Why Does Modelling Salary Changes Feel So Inconsistent in IB Maths?
Salary modelling is one of the most confusing financial contexts for IB Mathematics: Applications & Interpretation students. Unlike simple interest or fixed investments, salaries change in ways that feel irregular and unpredictable. Raises may be annual, percentage-based, capped, delayed, or combined with bonuses, which makes modelling feel inconsistent.
IB uses salary modelling to test whether students can handle realistic financial complexity, not tidy textbook growth. The difficulty lies in interpretation, not calculation.
Why Salary Growth Is Not a Simple Pattern
Many students expect salaries to follow a clean arithmetic or geometric sequence.
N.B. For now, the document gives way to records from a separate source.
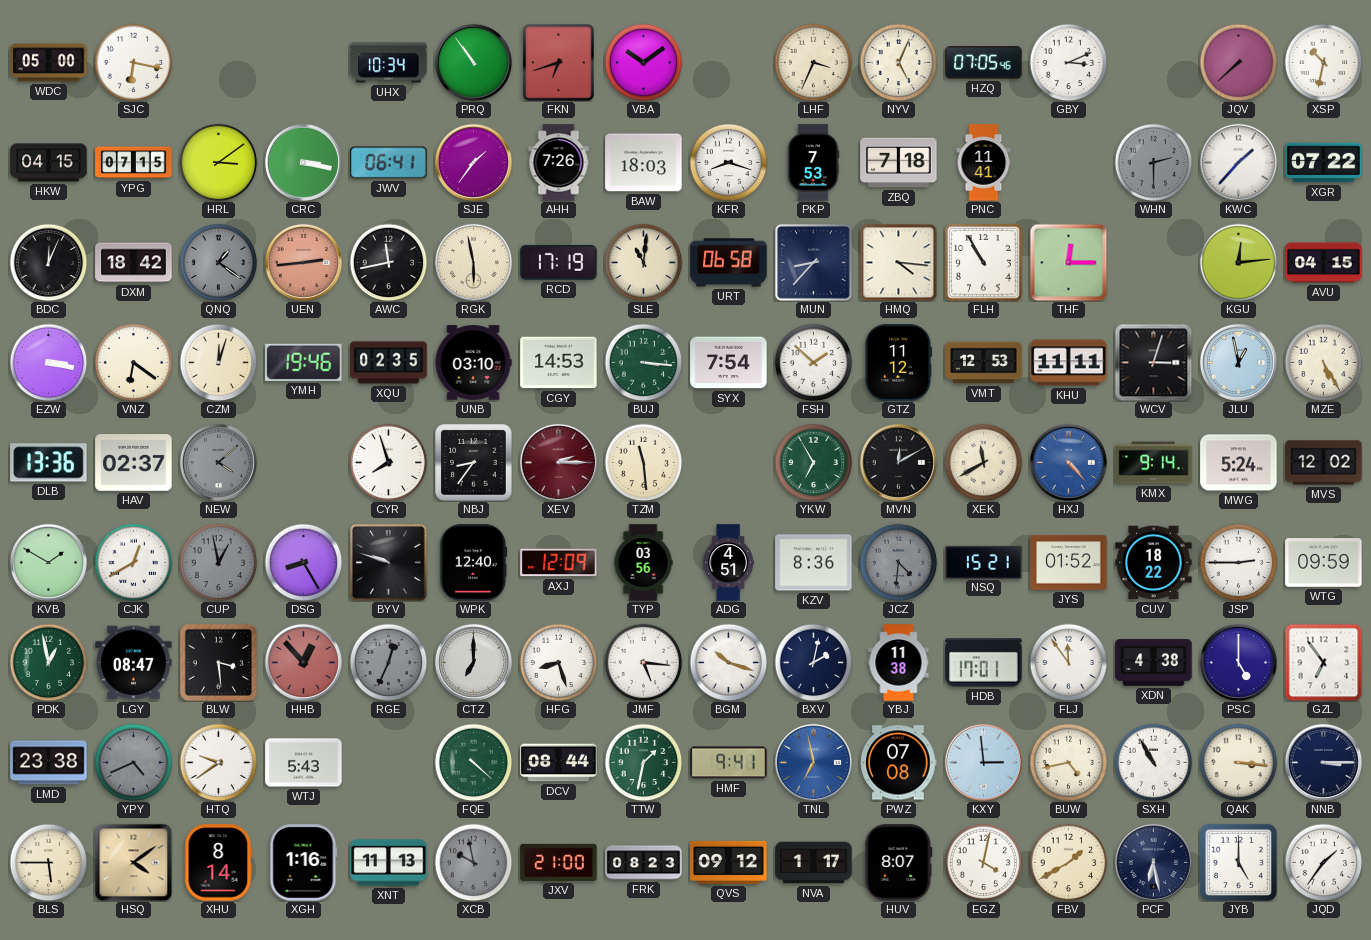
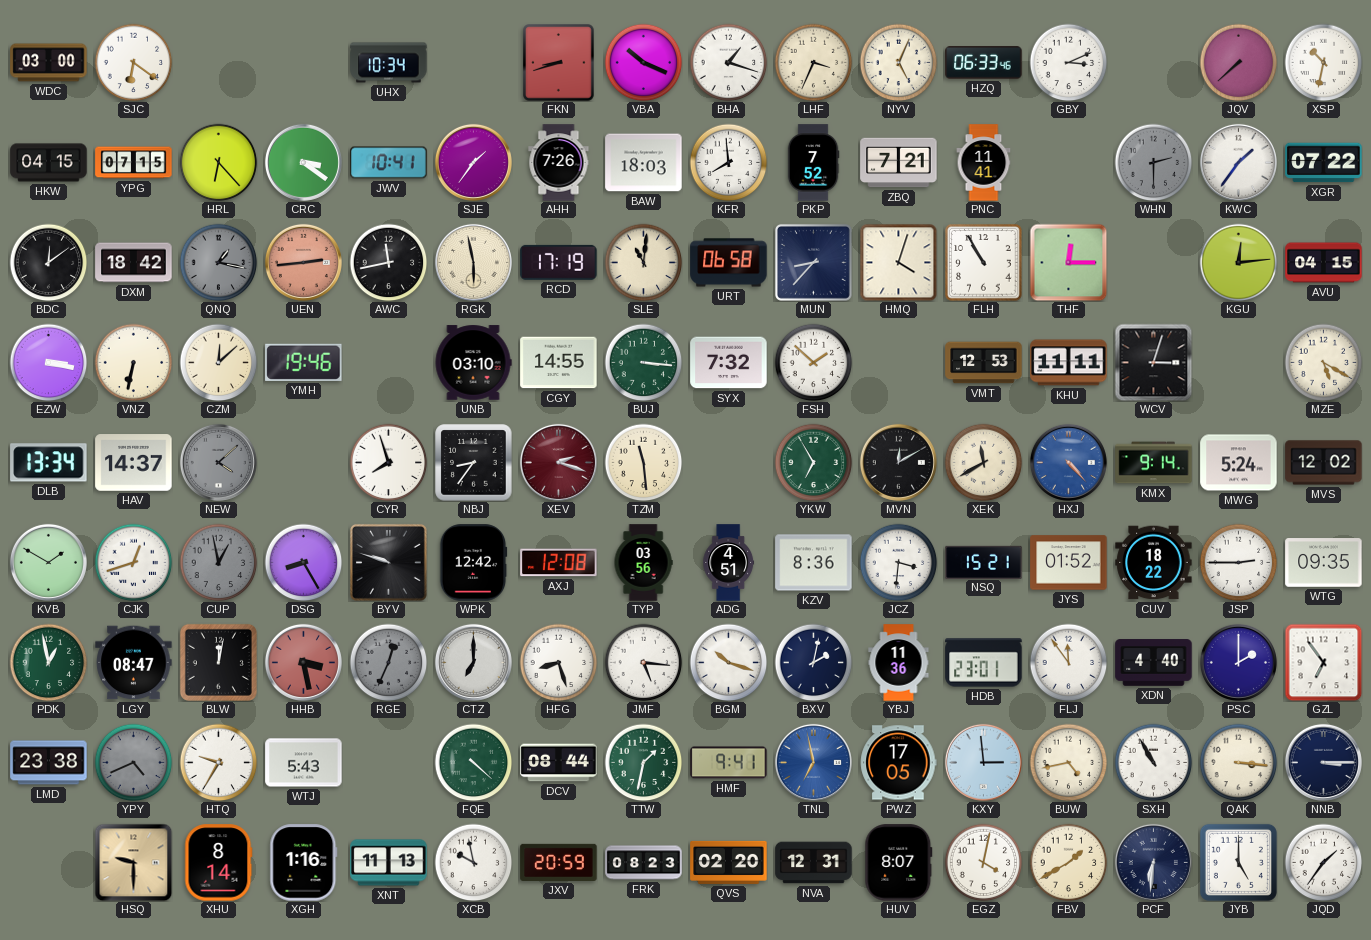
WDC: 05:00 -> 03:00
SJC: 6:17 -> 6:21
PRQ: 10:54 -> none
FKN: 6:42 -> 8:42
VBA: 10:09 -> 10:19
BHA: none -> 1:18
HZQ: 07:05 -> 06:33
HRL: 3:09 -> 6:23
CRC: 3:17 -> 3:21
JWV: 06:41 -> 10:41
KFR: 8:18 -> 7:59
PKP: 7:53 -> 7:52
ZBQ: 7:18 -> 7:21
KWC: 1:37 -> 1:36
BDC: 12:04 -> 12:09
QNQ: 1:21 -> 1:17
HMQ: 4:16 -> 4:03
VNZ: 6:21 -> 6:32
CZM: 12:03 -> 12:08
XQU: 02:35 -> none
CGY: 14:53 -> 14:55
SYX: 7:54 -> 7:32
GTZ: 11:12 -> none
JLU: 12:58 -> none
MZE: 5:25 -> 5:20
DLB: 13:36 -> 13:34
HAV: 02:37 -> 14:37
XEV: 2:15 -> 2:18
CJK: 12:40 -> 12:42
WPK: 12:40 -> 12:42
AXJ: 12:09 -> 12:08
JCZ: 4:31 -> 3:31
JCZ dial: grey -> white
WTG: 09:59 -> 09:35
BLW: 3:29 -> 12:02
HHB: 12:53 -> 3:28
YBJ: 11:38 -> 11:36
HDB: 17:01 -> 23:01
XDN: 4:38 -> 4:40
PSC: 5:00 -> 2:00
HTQ: 9:39 -> 9:35
PWZ: 07:08 -> 17:05
BLS: 5:45 -> none
HSQ: 4:09 -> 9:30
XCB dial: grey -> white
JXV: 21:00 -> 20:59
QVS: 09:12 -> 02:20
NVA: 1:17 -> 12:31
PCF: 6:28 -> 6:31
In reality, salaries often involve:
- Percentage raises
- Fixed bonuses
- Thresholds or caps
- Irregular timing
IB expects students to recognise that salary growth is piecewise and conditional, not uniform. Treating it as a single clean sequence often produces unrealistic results.
Why Percentage Raises Cause Confusion
Percentage raises feel similar to compound interest, but the context is different.
Students often forget that:
- Raises apply to the current salary
- Raises may stop after a certain time
- Raises may differ year to year
IB frequently penalises answers where students apply a constant growth factor without checking whether the raise structure actually remains consistent.
Why Bonuses and Caps Break Simple Models
Bonuses and salary caps disrupt sequence-based thinking.
A fixed bonus does not compound, while a percentage raise does. Salary caps introduce limits that stop growth entirely. IB expects students to adjust their model when conditions change rather than forcing a single formula across all years.